Exercise instructions:
Only lines containing the string "Perpustakaan" belong in the answer; find them in the records and copy them.

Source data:
=== Section Start ===

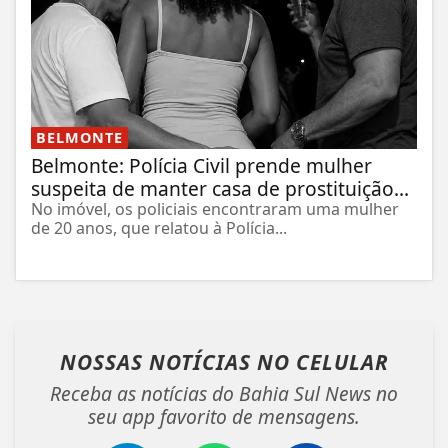
BELMONTE
Belmonte: Polícia Civil prende mulher
suspeita de manter casa de prostituição...
No imóvel, os policiais encontraram uma mulher
de 20 anos, que relatou à Polícia...
NOSSAS NOTÍCIAS
NO CELULAR
Receba as notícias do Bahia Sul News no
seu app favorito de mensagens.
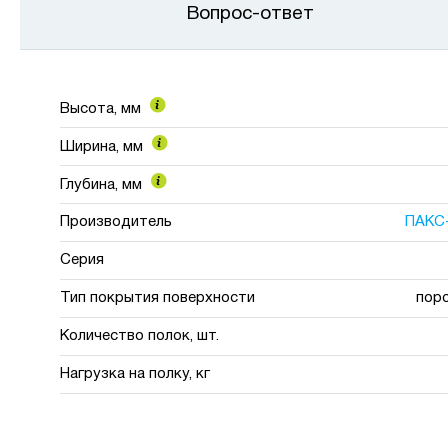
Вопрос-ответ
Высота, мм
Ширина, мм
Глубина, мм
Производитель
ПАКС
Серия
Тип покрытия поверхности
пор
Количество полок, шт.
Нагрузка на полку, кг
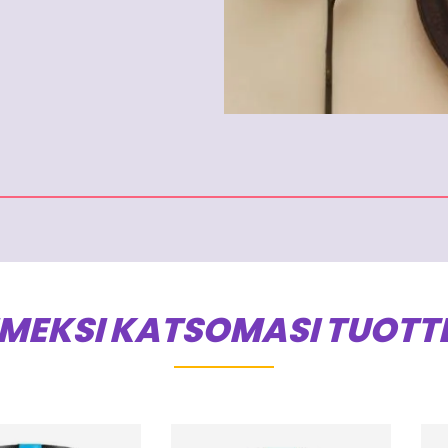
IMEKSI KATSOMASI TUOTT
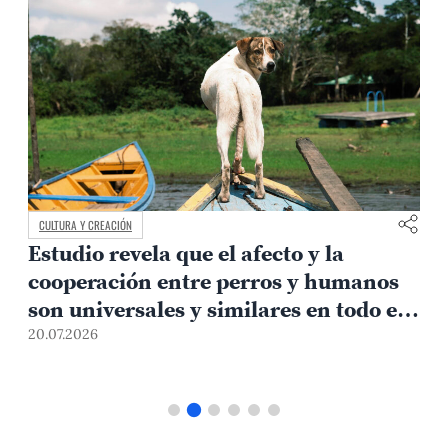
CULTURA Y CREACIÓN
Estudio revela que el afecto y la
e
cooperación entre perros y humanos
son universales y similares en todo el
mundo
20.07.2026
1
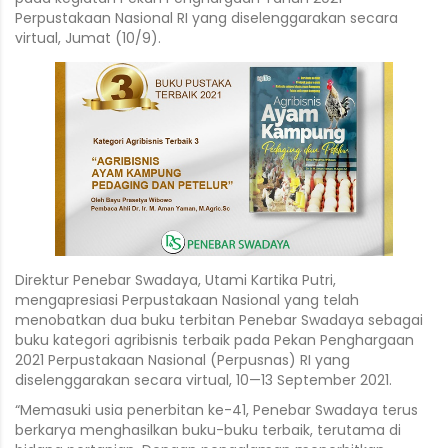
Perpustakaan Nasional RI yang diselenggarakan secara
virtual, Jumat (10/9).
Direktur Penebar Swadaya, Utami Kartika Putri,
mengapresiasi Perpustakaan Nasional yang telah
menobatkan dua buku terbitan Penebar Swadaya sebagai
buku kategori agribisnis terbaik pada Pekan Penghargaan
2021 Perpustakaan Nasional (Perpusnas) RI yang
diselenggarakan secara virtual, 10—13 September 2021.
“Memasuki usia penerbitan ke-41, Penebar Swadaya terus
berkarya menghasilkan buku-buku terbaik, terutama di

=== Section End ===

Result of the task:
Perpustakaan Nasional RI yang diselenggarakan secara
mengapresiasi Perpustakaan Nasional yang telah
2021 Perpustakaan Nasional (Perpusnas) RI yang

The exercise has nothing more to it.